The researchers identified two specific locations, Greenland and Newfoundland, as the main sources of these energy signals.
According to ANU Ph.D. student and study co-author Abhay Pandey, the technology used to detect these tiny waves could be crucial not only for understanding Earth’s core but also for exploring other planets and moons.
He explained that if scientists could install similar seismometer arrays on other planets, they might be able to detect signs of a planetary core even if there are no quakes or volcanic activity.
Study co-author and ANU seismologist Professor Hrvoje Tkalčić shared that this method could be especially useful for smaller planets or icy moons that do not experience the typical seismic activities seen on Earth.
By listening for energy signals generated by atmospheric disturbances or hidden oceans, scientists could learn about the structure of these distant worlds.

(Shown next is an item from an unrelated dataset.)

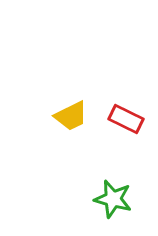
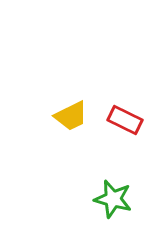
red rectangle: moved 1 px left, 1 px down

The research team used a unique approach to make these discoveries. They installed spiral-arm arrays of seismometers in remote parts of Australia to capture the faint seismic signals.
These signals, known as “microseismic noise,” are created when powerful ocean waves interact with the Earth’s surface. Unlike regular earthquake waves, these signals are tiny and can easily go unnoticed without the right equipment.

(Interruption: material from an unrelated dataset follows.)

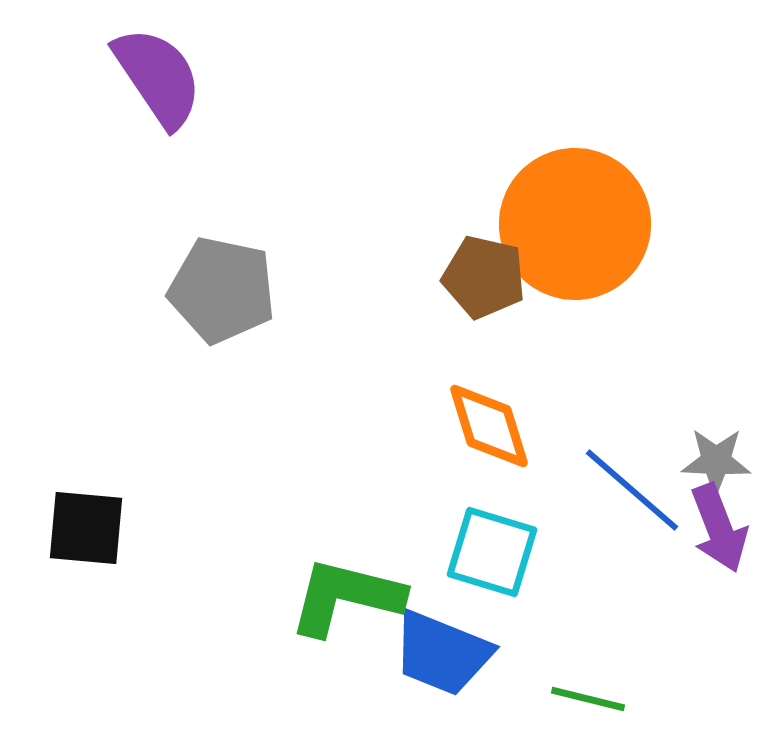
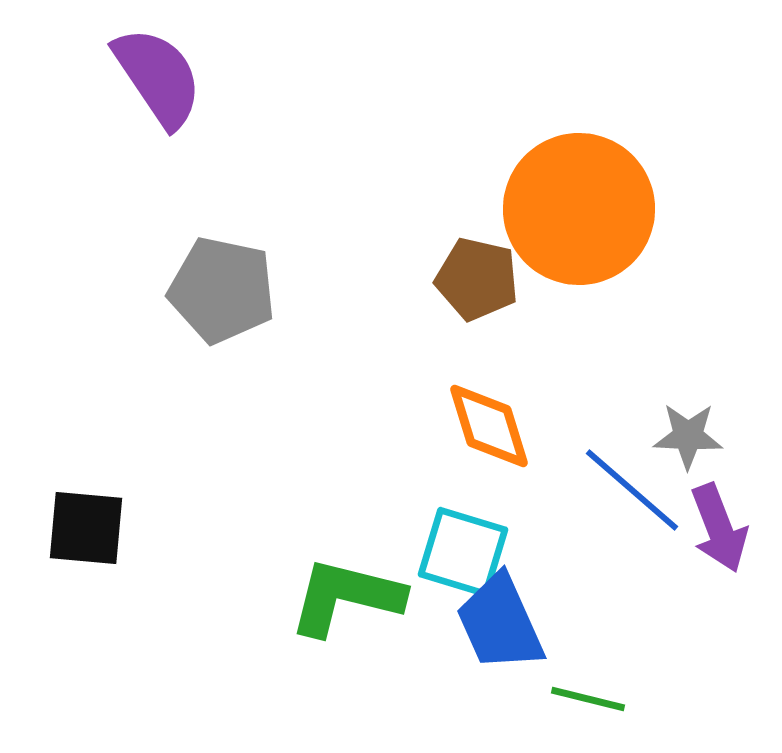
orange circle: moved 4 px right, 15 px up
brown pentagon: moved 7 px left, 2 px down
gray star: moved 28 px left, 25 px up
cyan square: moved 29 px left
blue trapezoid: moved 58 px right, 30 px up; rotated 44 degrees clockwise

The scientists focused on a specific seismic period band of four to six seconds, which allowed them to pinpoint the signals of interest. By combining data collected over multiple days, they were able to map out the strongest signals and trace them back to the North Atlantic, particularly around southern Greenland and the deeper parts of the ocean.
Professor Tkalčić explained that the North Atlantic is seismically active, but its typical low-magnitude quakes are not strong enough to provide clear insights into the Earth’s deeper structure.
However, the microseismic waves generated by winter storms proved to be an effective alternative. He added that the observational infrastructure in Australia, with its vast, quiet landscapes, is ideal for capturing these faint signals.
The study’s findings open up new possibilities for planetary exploration. If similar methods could be used on other planets or moons, scientists might be able to explore their hidden cores without the need for traditional seismic activity.
This breakthrough shows that even the fury of distant storms can help us understand the mysteries beneath our feet—and potentially beyond our planet.